A new report from local news medium 11 Alive revealed that the notorious ransomware had attacked the Administrative Offices of the Georgia Courts and knocked them offline.
According to the report, the malware was employed by hackers to disrupt a portion of the court system’s digital information infrastructure, as authorities had to take swift action to prevent the damage from getting worse after they found a note from the supposed attackers.
Ransomware
Citing a statement from Administrative Office of the Court’s spokesman Bruce Shaw, the news outlet reports that the state agency’s IT department has taken down the entire network and are currently meeting with external agencies to determine the severity of the attack and work out a solution.
While Shaw was unable to confirm why the court system was targeted, he did confirm that as of now, the Ransomware attack didn’t yield in any private information loss. However, given that the network is still down, Georgia citizens who would like to file court documents or deal with legal issues online would now have to go to the courts and address their cases in person.

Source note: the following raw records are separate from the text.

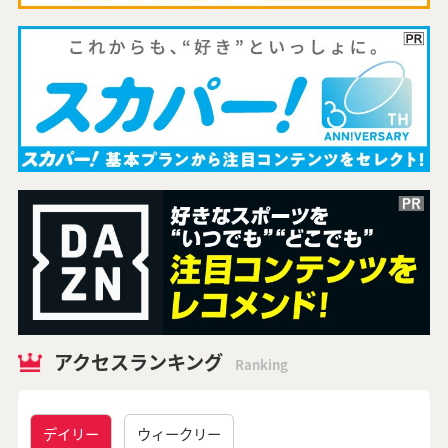
アクセスランキング
Ranking
デイリー
ウィークリー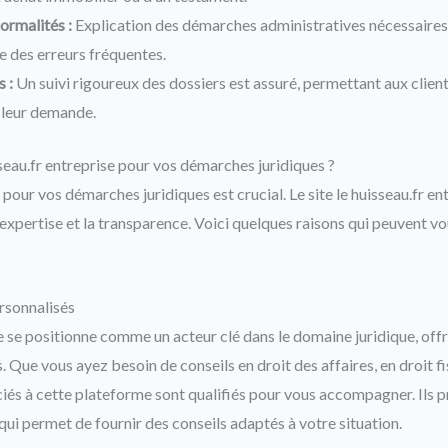
formalités :
Explication des démarches administratives nécessaires 
te des erreurs fréquentes.
s :
Un suivi rigoureux des dossiers est assuré, permettant aux client
 leur demande.
seau.fr entreprise pour vos démarches juridiques ?
 pour vos démarches juridiques est crucial. Le site le huisseau.fr en
expertise et la transparence. Voici quelques raisons qui peuvent vou
ersonnalisés
e se positionne comme un acteur clé dans le domaine juridique, off
. Que vous ayez besoin de conseils en droit des affaires, en droit fis
ciés à cette plateforme sont qualifiés pour vous accompagner. Ils
qui permet de fournir des conseils adaptés à votre situation.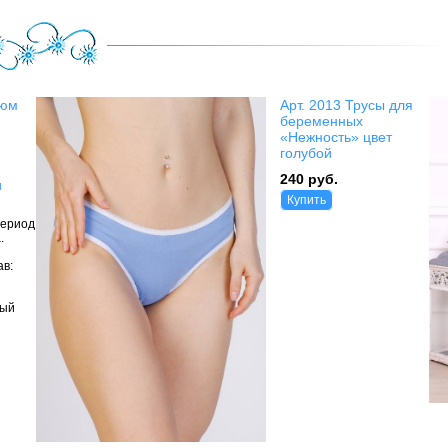
тюм
Арт. 2013 Трусы для
беременных
«Нежность» цвет
голубой
240 руб.
и
Купить
период
.
ав:
ный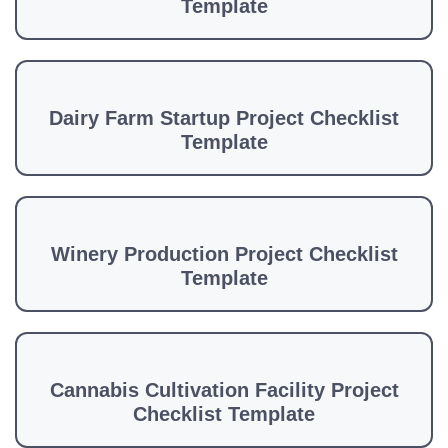
Template
Dairy Farm Startup Project Checklist
Template
Winery Production Project Checklist
Template
Cannabis Cultivation Facility Project
Checklist Template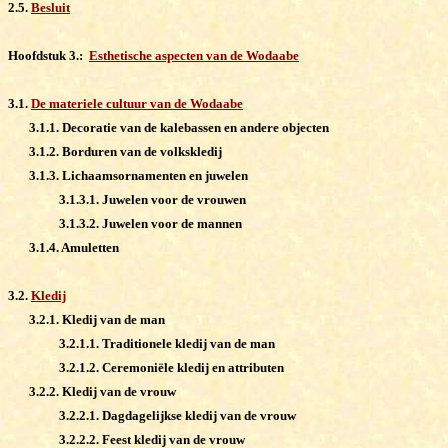
2.5.
Besluit
Hoofdstuk 3.:
Esthetische aspecten van de Wodaabe
3.1.
De materiele cultuur van de Wodaabe
3.1.1. Decoratie van de kalebassen en andere objecten
3.1.2. Borduren van de volkskledij
3.1.3. Lichaamsornamenten en juwelen
3.1.3.1. Juwelen voor de vrouwen
3.1.3.2. Juwelen voor de mannen
3.1.4. Amuletten
3.2.
Kledij
3.2.1. Kledij van de man
3.2.1.1. Traditionele kledij van de man
3.2.1.2. Ceremoniële kledij en attributen
3.2.2. Kledij van de vrouw
3.2.2.1. Dagdagelijkse kledij van de vrouw
3.2.2.2. Feest kledij van de vrouw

Government Institutions are under Siege

The current incident marks yet another case in the extending thread of instances where government and public institutions across the United States are being targeted in ransomware attacks.
Just last month, the Riviera Beach City Council in Florida made $600,000 in ransom payments to hackers who overhauled their entire computer network. As part of the attack, the hackers took control of the City Council’s Email network system and blocked out all 911 dispatchers, preventing them from entering calls into their computers.
According to multiple reports, the attackers sent a city employee an Email containing their malware. Upon opening it, the employee unwittingly gave the malware access to the city’s network, and hackers were all too happy with wreaking havoc. The City Council eventually held an emergency meeting and unanimously voted to yield to the hacker’s demands, wiring a $600,000 payment in the process.
However, the most vicious ransomware attack in the past few years would have to be the SamSam attack on the city of Atlanta. Back in March 2018, the city dealt with the ransomware attack for weeks, as 5 of its 13 local governments were reportedly disrupted. The attack affected residents and government institutions like the courts and the police. Normalcy only returned after the city paid the criminals $50,000 as ransom.

SamSam is Cashing Out

SamSam is ransomware on another level, known for its brutal efficiency. Unlike all other ransomware which spread through scams or phishing schemes that requires an unsuspecting victim to launch the malware on a single computer (thus starting a cascade of reactions that lead to a full-blown attack on a network), SamSam’s modus operandi is methodological.
The ransomware checks for potential vulnerabilities (such as weak passwords or sub-standard security measures) in the target’s systems, then uses mechanisms like password discovery tools to completely overhaul the network. So, while other ransomware relies on clever tactics or social engineering to work, SamSam simply spots weaknesses on a network and finds ways to exploit them.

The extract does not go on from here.